__TASK STATEMENT__. Below are the entries; return exactly the line with "Itemize the app" and every later line, without anything else.

Document layout analysis data:
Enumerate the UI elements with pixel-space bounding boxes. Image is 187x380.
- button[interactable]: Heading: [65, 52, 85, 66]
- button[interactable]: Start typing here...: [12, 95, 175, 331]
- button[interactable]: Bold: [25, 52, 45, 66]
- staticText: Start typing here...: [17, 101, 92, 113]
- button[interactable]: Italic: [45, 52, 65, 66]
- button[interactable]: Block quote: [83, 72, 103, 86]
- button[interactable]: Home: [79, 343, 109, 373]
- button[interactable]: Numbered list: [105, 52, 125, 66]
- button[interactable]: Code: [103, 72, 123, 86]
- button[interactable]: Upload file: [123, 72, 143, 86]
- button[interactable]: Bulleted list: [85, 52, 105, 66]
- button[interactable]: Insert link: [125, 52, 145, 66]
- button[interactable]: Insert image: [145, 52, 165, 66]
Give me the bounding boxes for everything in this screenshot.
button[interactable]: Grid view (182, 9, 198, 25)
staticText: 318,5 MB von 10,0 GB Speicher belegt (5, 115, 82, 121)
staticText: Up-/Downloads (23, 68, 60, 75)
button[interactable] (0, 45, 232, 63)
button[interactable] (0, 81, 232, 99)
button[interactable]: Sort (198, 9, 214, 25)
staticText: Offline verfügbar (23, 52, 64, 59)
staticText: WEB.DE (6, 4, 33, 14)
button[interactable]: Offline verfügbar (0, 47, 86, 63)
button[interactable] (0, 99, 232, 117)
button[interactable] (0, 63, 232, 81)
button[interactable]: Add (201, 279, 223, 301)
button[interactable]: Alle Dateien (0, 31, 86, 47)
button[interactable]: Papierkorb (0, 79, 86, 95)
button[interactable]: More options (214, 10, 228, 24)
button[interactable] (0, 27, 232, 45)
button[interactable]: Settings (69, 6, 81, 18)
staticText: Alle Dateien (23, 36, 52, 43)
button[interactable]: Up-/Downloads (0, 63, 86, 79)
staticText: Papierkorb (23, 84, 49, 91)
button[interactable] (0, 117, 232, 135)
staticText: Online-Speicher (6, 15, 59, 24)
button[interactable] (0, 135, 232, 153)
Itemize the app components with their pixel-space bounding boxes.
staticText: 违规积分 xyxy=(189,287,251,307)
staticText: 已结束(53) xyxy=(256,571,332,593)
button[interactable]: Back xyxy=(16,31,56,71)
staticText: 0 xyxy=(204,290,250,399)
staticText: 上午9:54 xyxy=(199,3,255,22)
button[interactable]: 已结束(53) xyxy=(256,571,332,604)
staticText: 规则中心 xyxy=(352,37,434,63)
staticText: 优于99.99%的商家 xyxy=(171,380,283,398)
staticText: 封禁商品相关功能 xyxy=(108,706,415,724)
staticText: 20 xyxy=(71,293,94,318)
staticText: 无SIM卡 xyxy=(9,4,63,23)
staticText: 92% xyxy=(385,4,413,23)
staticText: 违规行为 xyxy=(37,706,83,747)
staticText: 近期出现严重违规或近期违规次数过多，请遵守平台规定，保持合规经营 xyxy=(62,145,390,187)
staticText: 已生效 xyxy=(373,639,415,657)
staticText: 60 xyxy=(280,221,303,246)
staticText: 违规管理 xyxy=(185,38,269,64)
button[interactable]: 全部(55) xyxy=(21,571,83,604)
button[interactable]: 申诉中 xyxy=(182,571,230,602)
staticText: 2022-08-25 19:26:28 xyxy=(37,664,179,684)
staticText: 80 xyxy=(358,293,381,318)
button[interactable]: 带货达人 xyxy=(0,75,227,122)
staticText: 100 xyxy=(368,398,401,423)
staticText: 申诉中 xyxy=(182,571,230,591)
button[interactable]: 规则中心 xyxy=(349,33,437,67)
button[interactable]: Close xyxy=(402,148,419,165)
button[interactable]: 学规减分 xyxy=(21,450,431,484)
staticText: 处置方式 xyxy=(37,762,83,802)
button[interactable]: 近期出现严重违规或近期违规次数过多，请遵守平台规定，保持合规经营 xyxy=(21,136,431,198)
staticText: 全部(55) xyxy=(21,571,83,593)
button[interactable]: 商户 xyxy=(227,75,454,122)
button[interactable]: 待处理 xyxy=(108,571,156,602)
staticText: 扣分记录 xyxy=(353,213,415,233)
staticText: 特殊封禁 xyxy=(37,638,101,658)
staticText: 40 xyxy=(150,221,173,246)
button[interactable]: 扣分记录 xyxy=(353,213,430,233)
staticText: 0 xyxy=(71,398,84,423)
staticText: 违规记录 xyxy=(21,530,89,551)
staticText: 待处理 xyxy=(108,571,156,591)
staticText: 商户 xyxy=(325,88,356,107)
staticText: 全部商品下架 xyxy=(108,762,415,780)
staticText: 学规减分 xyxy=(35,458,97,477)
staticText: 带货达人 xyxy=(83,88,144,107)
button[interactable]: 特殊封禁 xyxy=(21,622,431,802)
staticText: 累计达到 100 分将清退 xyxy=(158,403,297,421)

__EXERCISE SOLUTION__.
Itemize the app components with their pixel-space bounding boxes.
staticText: 违规积分 xyxy=(189,287,251,307)
staticText: 已结束(53) xyxy=(256,571,332,593)
button[interactable]: Back xyxy=(16,31,56,71)
staticText: 0 xyxy=(204,290,250,399)
staticText: 上午9:54 xyxy=(199,3,255,22)
button[interactable]: 已结束(53) xyxy=(256,571,332,604)
staticText: 规则中心 xyxy=(352,37,434,63)
staticText: 优于99.99%的商家 xyxy=(171,380,283,398)
staticText: 封禁商品相关功能 xyxy=(108,706,415,724)
staticText: 20 xyxy=(71,293,94,318)
staticText: 无SIM卡 xyxy=(9,4,63,23)
staticText: 92% xyxy=(385,4,413,23)
staticText: 违规行为 xyxy=(37,706,83,747)
staticText: 近期出现严重违规或近期违规次数过多，请遵守平台规定，保持合规经营 xyxy=(62,145,390,187)
staticText: 已生效 xyxy=(373,639,415,657)
staticText: 60 xyxy=(280,221,303,246)
staticText: 违规管理 xyxy=(185,38,269,64)
button[interactable]: 全部(55) xyxy=(21,571,83,604)
button[interactable]: 申诉中 xyxy=(182,571,230,602)
staticText: 2022-08-25 19:26:28 xyxy=(37,664,179,684)
staticText: 80 xyxy=(358,293,381,318)
button[interactable]: 带货达人 xyxy=(0,75,227,122)
staticText: 100 xyxy=(368,398,401,423)
staticText: 申诉中 xyxy=(182,571,230,591)
button[interactable]: 规则中心 xyxy=(349,33,437,67)
button[interactable]: Close xyxy=(402,148,419,165)
button[interactable]: 学规减分 xyxy=(21,450,431,484)
staticText: 处置方式 xyxy=(37,762,83,802)
button[interactable]: 近期出现严重违规或近期违规次数过多，请遵守平台规定，保持合规经营 xyxy=(21,136,431,198)
staticText: 全部(55) xyxy=(21,571,83,593)
button[interactable]: 商户 xyxy=(227,75,454,122)
button[interactable]: 待处理 xyxy=(108,571,156,602)
staticText: 扣分记录 xyxy=(353,213,415,233)
staticText: 特殊封禁 xyxy=(37,638,101,658)
staticText: 40 xyxy=(150,221,173,246)
button[interactable]: 扣分记录 xyxy=(353,213,430,233)
staticText: 0 xyxy=(71,398,84,423)
staticText: 违规记录 xyxy=(21,530,89,551)
staticText: 待处理 xyxy=(108,571,156,591)
staticText: 商户 xyxy=(325,88,356,107)
staticText: 全部商品下架 xyxy=(108,762,415,780)
staticText: 学规减分 xyxy=(35,458,97,477)
staticText: 带货达人 xyxy=(83,88,144,107)
button[interactable]: 特殊封禁 xyxy=(21,622,431,802)
staticText: 累计达到 100 分将清退 xyxy=(158,403,297,421)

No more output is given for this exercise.